国民の健康を守る健康保険制度は,アメリカの営利目的の健康保険会社が参入する障壁になっているから,解体すべきだ,と必ず言い出すと思われる.日本国民は,健康保険を失い,アメリカの高い保険を買わなければ,病気にもなれない.日本国民の多くが知らないが,日本の国民が享受している医療システムは,世界中がうらやましがるものである.それを壊して,アメリカの保険会社が儲けられるようにすることが,アメリカの大きな目標のひとつであろう.
日本の政府が決めている薬価は根拠がないから,世界的に通用するアメリカ基準にすべきだと,これまた必ず要求すると思われる.海外の巨大製薬会社が特許を持っている薬は高くなる.おまけに国民健康保険は無くなるから,日本人の平均寿命は短くなる.

公共事業の発注は,全て,英語の見積書を準備すべきであり,日本語と英語の内容に齟齬があった場合は,英語の方を正式なものと見なす,などと言われれば,中小の土建屋や建設会社はつぶれるだろう.
役所も見積書を確認するのに英語が必要になり,そのための人員を英語圏から雇うことになる.日本人の役人は,数を減らされ,給与が下がり,アメリカ人が役所に入り込む.それでも,公共工事が政府の予定通り行かない場合がある.そんな裁判を行う場合も,相手が外国の会社の場合には,英語で文書を準備する事を要求され,泣き寝入りとなりそうである.
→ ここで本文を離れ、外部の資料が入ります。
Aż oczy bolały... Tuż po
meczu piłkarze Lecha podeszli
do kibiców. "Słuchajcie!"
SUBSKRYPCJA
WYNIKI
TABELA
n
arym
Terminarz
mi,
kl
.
特許や商標は,日米にコンフリクトがある場合は,アメリカのものを優先するということにもなりそうである.日本人は,特許を出願するにも,まず,アメリカに出願する必要が出てくる.アメリカで特許登録が却下されれば,公知の事実として,日本国内特許はとれない事になるとか...
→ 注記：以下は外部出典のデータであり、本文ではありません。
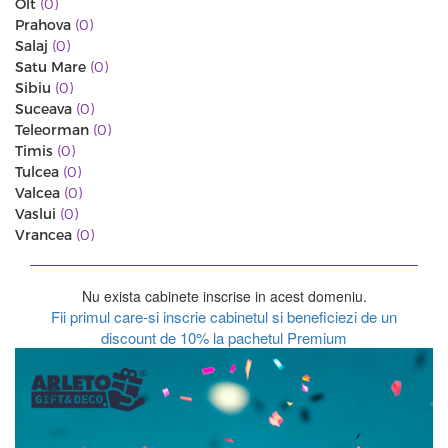
Olt
(0)
Prahova
(0)
Salaj
(0)
Satu Mare
(0)
Sibiu
(0)
Suceava
(0)
Teleorman
(0)
Timis
(0)
Tulcea
(0)
Valcea
(0)
Vaslui
(0)
Vrancea
(0)
Nu exista cabinete inscrise in acest domeniu.
Fii primul care-si inscrie cabinetul si beneficiezi de un
discount de 10% la pachetul Premium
国内の水道や衛生の基準もアメリカ基準にしなくてはならない.食品の安全基準も国内の厳しい基準は,国際条約に反するので,効力を失う.BSEも関係ない.アメリカ人が食している牛肉は安全なのだから,輸入禁止は,条約違反である.遺伝子組み替え食品も拒んではならない.

アメリカの弁護士が日本で活躍できないのは,日本の裁判が日本語で行われるからである.重要な訴訟書類は国際公用語である英語を使用すべきである.もちろん,アメリカの弁護士資格を,日本の国家資格と同等に扱わなければならない.
ついでに言うと,医師や看護師も米国の資格は,日本国内で通用すべきである.
日本の国家資格を持つものが,アメリカで働くためには,アメリカ(州の資格)を取る必要がある,とか,十分な英語能力が必要であるとか,条件をつけることは,忘れないだろう.

出版の世界では,アマゾンが既に要求している.一方的でジャイアン的な要求だ.これと同じ事があらゆる分野で生じるのである.

ついでに,売国テレビ局や新聞について申し述べておくとテレビ局などの外国人持ち株制限は,参入障壁と見なされるから,廃止に追い込まれ,世界的なメディア王が買収するだろう.半島系のよいしょ番組は無くなるだろう.このことに漸くテレビ局も気づいたと見えて,フジテレビがTPP反対の京大大学院准教授の中野剛志氏をテレビに出演させたりしている.

さて,アメリカの目論むTPPはどうなることか.ここで,アメリカに押し切られれば,アメリカの覇権はもうしばらく続きそうである.しかし,日本が参加せず,諸外国がアメリカのやり方にそっぽを向けば,田中宇氏がよく言う,”アメリカのやり過ぎて返って失敗”ということになり,アメリカの没落は早まるだろう.